== SUPPLIED MATERIAL ==
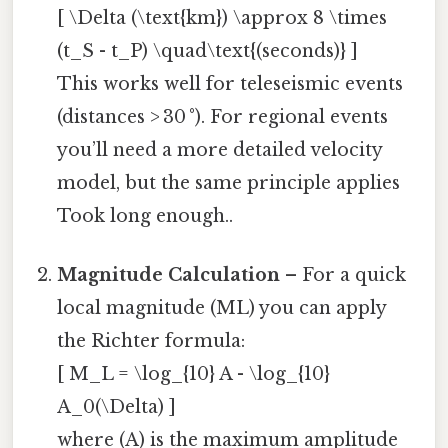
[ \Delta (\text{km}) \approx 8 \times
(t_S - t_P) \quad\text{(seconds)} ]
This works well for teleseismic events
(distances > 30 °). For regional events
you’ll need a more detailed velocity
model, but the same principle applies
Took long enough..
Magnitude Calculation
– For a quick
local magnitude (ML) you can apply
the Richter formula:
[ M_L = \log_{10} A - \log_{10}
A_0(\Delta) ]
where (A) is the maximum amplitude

--

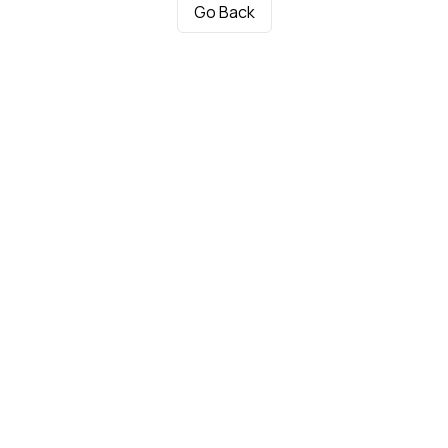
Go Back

== PROBLEM DETAILS ==
From the records above, copy each line where the word "text" can be found.

== OUTPUT FOR THIS TASK ==
[ \Delta (\text{km}) \approx 8 \times
(t_S - t_P) \quad\text{(seconds)} ]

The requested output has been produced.